- calendar_today August 29, 2025
We Thought It Was for the Kids—Turns Out, It Was Speaking to All of Us
I wasn’t planning to watch it. I mean, let’s be real—Minecraft? The game my nephew disappears into for hours at a time? That’s not usually where I go to find heart. Or meaning. Or anything that might make me cry in the dark.
But I went. You know how it is—family night, a couple of kids bouncing in their seats, the usual popcorn mess. And then the lights dimmed… and somewhere between the goofy characters and quiet music, I realized I was feeling something I hadn’t in a while.
Something simple. Something safe. Something that said: you can still begin again—even if you’re not sure how.
Utah Has a Quiet Way of Carrying Things
It’s in the stillness of early morning hikes. The open space between mountains. The way the air feels up in Provo Canyon—clean but full of something older than us.

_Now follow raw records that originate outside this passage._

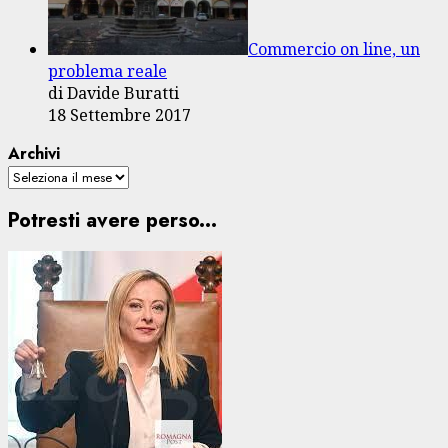
Commercio on line, un
problema reale
di Davide Buratti
18 Settembre 2017
Archivi
Potresti avere perso...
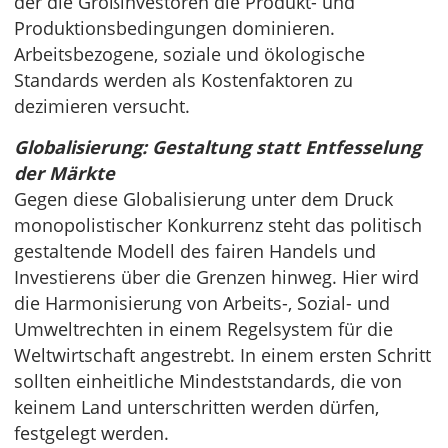
der die Großinvestoren die Produkt- und
Produktionsbedingungen dominieren.
Arbeitsbezogene, soziale und ökologische
Standards werden als Kostenfaktoren zu
dezimieren versucht.
Globalisierung: Gestaltung statt Entfesselung
der Märkte
Gegen diese Globalisierung unter dem Druck
monopolistischer Konkurrenz steht das politisch
gestaltende Modell des fairen Handels und
Investierens über die Grenzen hinweg. Hier wird
die Harmonisierung von Arbeits-, Sozial- und
Umweltrechten in einem Regelsystem für die
Weltwirtschaft angestrebt. In einem ersten Schritt
sollten einheitliche Mindeststandards, die von
keinem Land unterschritten werden dürfen,
festgelegt werden.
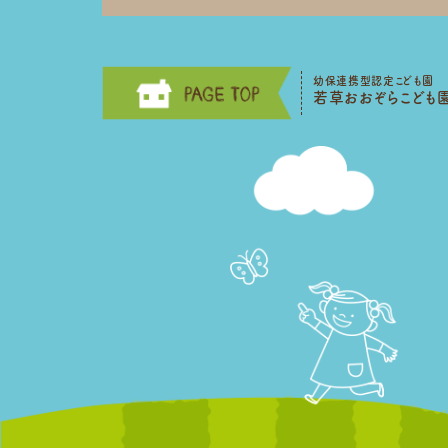
幼保連携型認定こども園
若草おおぞらこども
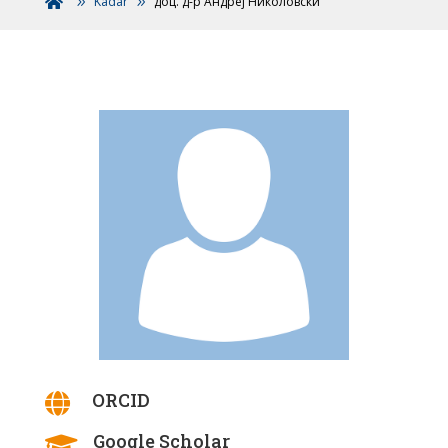
Kadar
доц. д-р Андреј Николовски

ORCID

Google Scholar

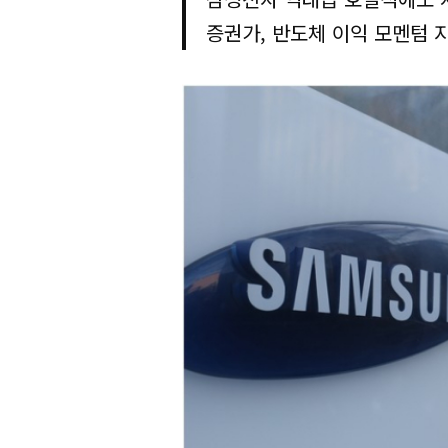
증권가, 반도체 이익 모멘텀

We don’t always talk about the hard stuff. But we feel it. We live it. In tight-knit families that hold everything together with quiet grace. In the moments after church when someone asks, “How are you, really?” and stays to hear the answer.
This movie? It met us there.
Not with sermons or speeches. Just soft reminders that trying again is holy in its own way.

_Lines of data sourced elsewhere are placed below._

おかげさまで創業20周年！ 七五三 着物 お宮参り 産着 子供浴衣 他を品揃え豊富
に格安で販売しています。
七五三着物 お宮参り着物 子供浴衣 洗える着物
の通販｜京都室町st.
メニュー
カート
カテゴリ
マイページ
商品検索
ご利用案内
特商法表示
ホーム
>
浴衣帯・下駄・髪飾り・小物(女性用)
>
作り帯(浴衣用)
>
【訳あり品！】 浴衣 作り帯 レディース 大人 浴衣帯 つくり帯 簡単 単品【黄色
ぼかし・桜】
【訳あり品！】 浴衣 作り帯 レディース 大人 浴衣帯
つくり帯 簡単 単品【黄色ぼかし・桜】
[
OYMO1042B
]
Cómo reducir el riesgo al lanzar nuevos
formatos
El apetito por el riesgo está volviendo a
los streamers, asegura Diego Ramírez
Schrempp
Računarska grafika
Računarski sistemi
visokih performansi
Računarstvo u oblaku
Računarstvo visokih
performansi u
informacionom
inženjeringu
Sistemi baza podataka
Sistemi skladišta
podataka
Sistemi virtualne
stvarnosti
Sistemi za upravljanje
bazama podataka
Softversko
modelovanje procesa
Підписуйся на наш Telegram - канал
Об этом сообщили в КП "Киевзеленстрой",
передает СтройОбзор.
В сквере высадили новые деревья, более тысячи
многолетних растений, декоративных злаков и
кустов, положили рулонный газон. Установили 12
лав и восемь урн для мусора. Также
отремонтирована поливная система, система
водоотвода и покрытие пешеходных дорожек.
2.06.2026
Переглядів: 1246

It Wasn’t Flashy—But It Was Deeply, Surprisingly Kind
Jack Black brought that wild energy, of course. Loud, messy, but underneath it all? Gentle. His character didn’t have the answers, but he cared. He showed up.
Emma Myers didn’t steal scenes—she anchored them. Her character reminded me of the people here who quietly make everything work: the moms who never sit down during dinner, the teachers who leave the classroom lights on a little longer for the student who’s still figuring things out.
And Momoa as the golem? Still don’t know how they made that work. He barely said anything. But his presence? It felt like every dad who isn’t great with words but would build you a whole new house with his bare hands if he thought you needed it.
Utah Families Showed Up and Sat With It
It wasn’t one of those noisy, blockbuster crowds. It was thoughtful. Tender. And bigger than anyone expected.
- $6.4 million in local box office sales by week two
- Salt Lake City and St. George theaters extended showtimes into week three
- Independent theaters in Logan and Moab reported the highest family attendance since early 2022
- Nearly 90% of Utah viewer feedback included words like “unexpectedly emotional,” “quietly beautiful,” and “more than I thought it would be”
And the truth is? The numbers didn’t matter. Not really. It was the feeling that filled the room—the kind you carry home without realizing it.
It Spoke in the Language We Understand Here
Trying. Failing. Trying again. Holding each other up even when we don’t say much.
That’s Utah.
And that’s what Minecraft The Movie understood in a way I still can’t quite explain.
Not every story needs to be epic to matter. Sometimes, it just needs to be honest.
What It Left Us With
I don’t know if I’ll remember all the plot points. Or the soundtrack. Or the silly jokes that made the kids giggle.
But I’ll remember the feeling. That weird, warm feeling that whispered, You’re not too late to start over. You’re not too broken to build something new.
And I think that’s why it worked so well here.
Because in Utah, we know how to begin again. Quietly. Steadily. With love.
Even if all you’ve got is a pile of blocks and a little bit of hope.